:: Provided information

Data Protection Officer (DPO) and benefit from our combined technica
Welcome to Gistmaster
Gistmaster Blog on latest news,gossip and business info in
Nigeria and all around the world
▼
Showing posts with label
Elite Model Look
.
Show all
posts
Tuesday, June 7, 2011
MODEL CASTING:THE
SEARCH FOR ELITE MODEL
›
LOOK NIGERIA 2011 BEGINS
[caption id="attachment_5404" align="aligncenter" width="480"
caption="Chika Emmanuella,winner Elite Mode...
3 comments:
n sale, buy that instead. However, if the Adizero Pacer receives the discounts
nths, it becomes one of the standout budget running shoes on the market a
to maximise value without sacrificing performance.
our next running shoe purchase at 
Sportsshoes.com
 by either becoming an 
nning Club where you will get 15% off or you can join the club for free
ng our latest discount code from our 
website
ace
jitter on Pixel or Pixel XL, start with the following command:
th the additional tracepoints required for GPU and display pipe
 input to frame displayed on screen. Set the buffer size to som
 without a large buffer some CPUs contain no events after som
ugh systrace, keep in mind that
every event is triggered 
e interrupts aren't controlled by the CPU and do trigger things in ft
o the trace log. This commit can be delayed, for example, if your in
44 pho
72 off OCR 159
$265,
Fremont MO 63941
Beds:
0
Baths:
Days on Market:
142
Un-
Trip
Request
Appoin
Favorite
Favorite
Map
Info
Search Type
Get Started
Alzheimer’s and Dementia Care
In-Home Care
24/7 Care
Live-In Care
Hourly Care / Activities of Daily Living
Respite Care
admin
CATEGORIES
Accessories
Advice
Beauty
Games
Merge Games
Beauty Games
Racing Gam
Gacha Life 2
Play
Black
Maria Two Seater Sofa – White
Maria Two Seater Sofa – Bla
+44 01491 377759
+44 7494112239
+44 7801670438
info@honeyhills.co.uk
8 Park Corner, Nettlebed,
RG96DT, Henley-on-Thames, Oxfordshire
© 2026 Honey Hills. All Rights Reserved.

::::

### Required work
Would you filter the entries above and keep each line that has the word "buffer"?

### Answer to this exercise
 input to frame displayed on screen. Set the buffer size to som
 without a large buffer some CPUs contain no events after som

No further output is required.